A story that is destined to go down the memory hole (eclipsed by the helicopter crash yesterday), if taken up by the Western press at all, is that the official investigation concluded this was a resistance attack. The good people at Lunaville (who maintain the site) translated an article that has the details. The bomb to trigger the premature explosion of piled-up ordnance was hidden inside one artillery shell.

Now to Orange Ukraine. Viktor Yushchenko was finally inaugurated as President a week ago, since then he already visited Moscow (Putin finally adapting to the new situation) and Strasbourg (to scare to bureaucrats with the prospect of yet another big would-be addition after Turkey). In the election campaign, both candidates promised to withdraw troops from Iraq - however, Yushchenko and his foreign policy adviser always added a qualifier that "it will be done under consideration of relations with Ukraine's allies". But I suspect the revelation about the hidden bomb will bar him from attempting any 'realpolitik' and won't revise his predecessors' decision of accelerated pullout.
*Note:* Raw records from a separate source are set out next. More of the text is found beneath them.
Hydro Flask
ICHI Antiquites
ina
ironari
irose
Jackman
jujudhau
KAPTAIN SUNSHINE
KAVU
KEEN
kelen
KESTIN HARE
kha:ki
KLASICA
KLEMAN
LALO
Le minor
As for the wider moral of the story. If it hasn't been demonstrated ample times before, now leaders should finally take note (but won't): trying to appease Bush and his underlings by joining in their dirty work both doesn't work (the Bush junta will work against you anyway) and will bring all by itself damages as bad as facing Bush's wrath would.
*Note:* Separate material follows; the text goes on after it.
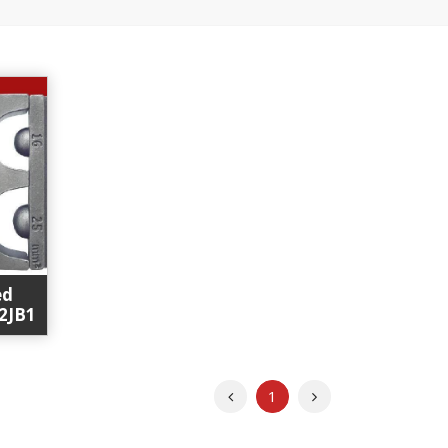
ed
12JB1
Previous
Next
1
(From an op-ed lambasting an inept Hungarian foreign policy in a pro-government daily: the author on one hand claimed the country's withdrawal from Iraq "damaged" Hungary, on the other asked why it wasn't used for positive PR in the Arab world!)

[*] I couldn't be bothered to check out whether the sale would have actually been in breach of UN sanctions, or would merely circumvent a US blockade and prevent US planes from enforcing the no-fly zones with impunity. Here it is always worth to remind readers that
  1. the no-fly zones weren't UN-approved [as the mainstream media seemed to assume], nor covered by the ceasefire [as Clinton tried to argue] - they were unilaterally imposed by the US, the British and the French;
  2. the humanitarian angle of their imposition is greatly reduced by the circumstance that the first was imposed a month late, after Saddam's henchmen finished their job against the Shi'a and lesser Kurd uprising (07.04.1991);
  3. further reduced by the circumstance that the first no-fly zone was in the North, and
  4. this Northern no-fly zone nicely covered oil-rich Sunni Arab and Kurdish areas but left out half of the Kurdish areas, and
  5. the Southern no-fly zone covering mostly Shi'a areas was imposed only next year(27.08.1992);
  6. to further the irony of point three, the Southern no-fly zone was extended later (03.09.1996) after Saddam intervened in an internal conflict of the - Kurdish warlords,
  7. this extension was by a Presidential decree of Bill Clinton, at which point the French began to leave the club of self-appointed guardians (they withdrew completely after Operation Desert Fox, a failed decapitation attempt justified with a fake 'crisis' resembling the one the Bush junta created four years later, an operation that beyond dead Iraqis only acheved the end of UNSCOM);
  8. even as a tool to force Saddam to tolerate UN weapons inspectors, its significance is questionable with the background of Clinton's regime change policies that hampered (and abused: see again Operation Desert Fox) rather than helped the inspectors' work.